Es ist früher Freitagabend in Leipzig, heute beginnt die langersehnte Jubiläumstour von Parkway Drive endlich in Europa. Kein Wunder also, dass die Arena schon von Beginn an gut gefüllt ist – 10.000 Fans wollten sich diesen Auftakt nicht entgehen lassen.
Den Auftakt machten The Amity Affliction. Obwohl die Halle zu diesem Zeitpunkt erst zu gut zwei Dritteln gefüllt war, hatten sie das Publikum sofort auf ihrer Seite. Die Fans sangen lautstark mit, Köpfe bewegten sich im Takt, und je länger das 40-minütige Set dauerte, desto mehr Bewegung kam in die Menge. Es war warm, es war eng, aber das hielt niemanden davon ab, sich mitreißen zu lassen.
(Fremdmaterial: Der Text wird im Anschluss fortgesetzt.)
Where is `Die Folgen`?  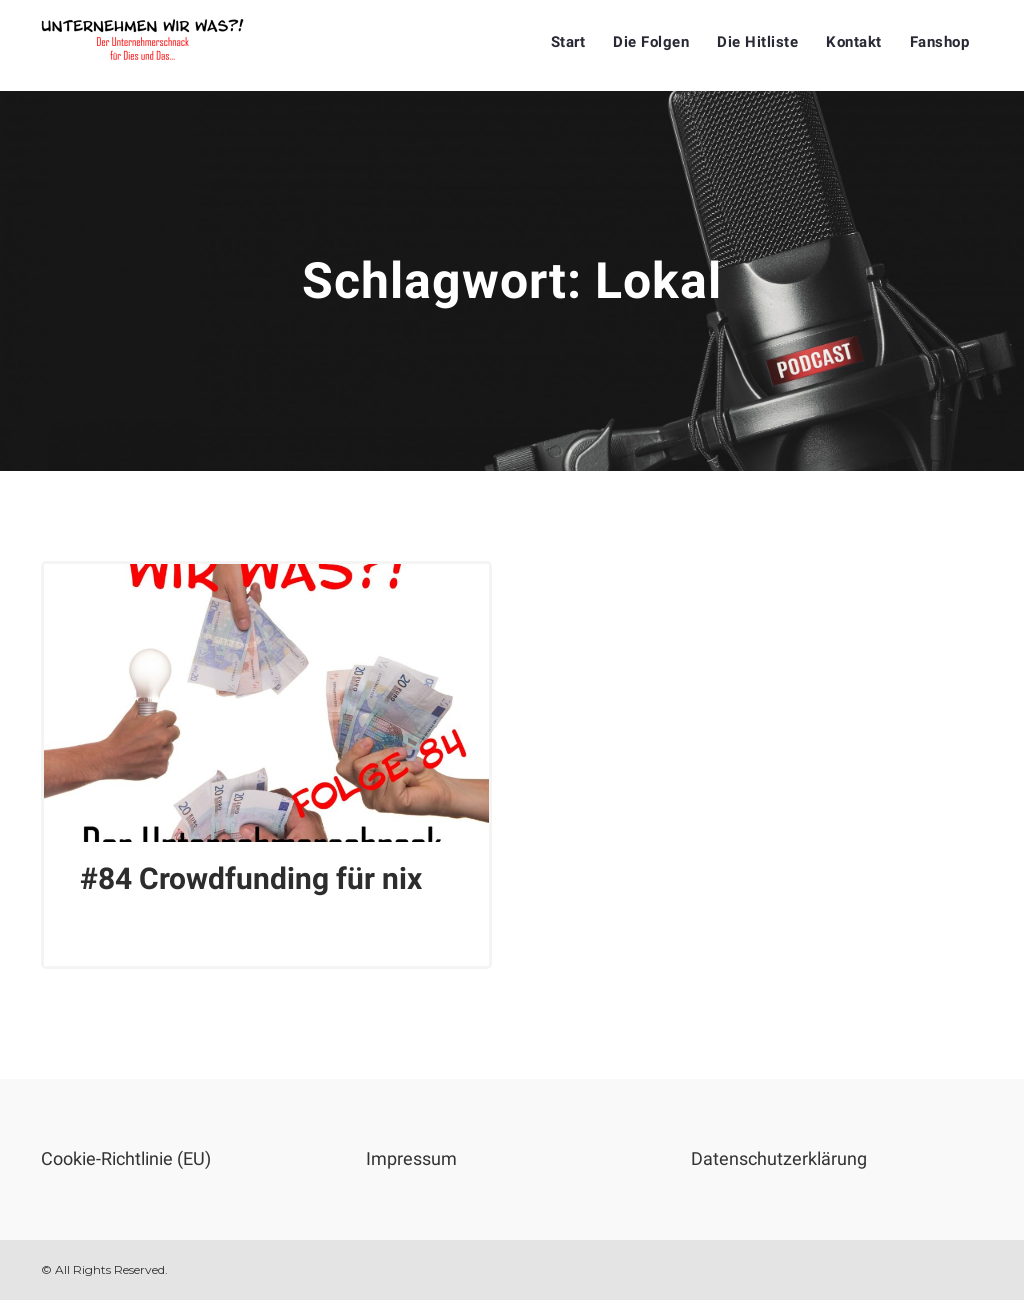 Die Folgen is located at coordinates (651, 42).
In noch dunklerer Atmosphäre präsentierten sich danach Thy Art Is Murder. Nur von leuchtenden Säulen auf der Bühne eingerahmt, lieferten sie eine kompromisslose Show, die im Circle Pit kulminierte. Brutal, wuchtig, ohne Ablenkung – ein klares Statement, das die Spannung in der Arena weiter nach oben trieb.
Dann war es endlich soweit: Das Hallenlicht geht aus, auf den Monitoren erscheint ein Rückblick auf 20 Jahre Bandgeschichte. Plötzlich wechselt das Bild: Winston McCall ist nicht als Aufzeichnung zu sehen, sondern im Live-Feed mitten im Publikum. Vom anderen Ende der Halle bahnen sich die Bandmitglieder ihren Weg durch die Menge, springen über die Absperrungen, verteilen Handshakes und nehmen die Energie der Fans mit. Auf einer kleinen Bühne, vor der eigentlichen Hauptbühne, positionieren sie sich und eröffnen den Abend mit „Carrion“.
Nach „Prey“ hält die Band kurz inne, verlässt die kleine Bühne und wartet, bis der Steg von der Hallendecke zur Hauptbühne herabgelassen wird – ein Element, das im Laufe des Abends noch mehrfach spektakuläre Momente liefern wird. Mit „Glitch“ folgt der erste große Knall: Feuerwerk, Tänzer:innen, Flammen erleuchten die Arena.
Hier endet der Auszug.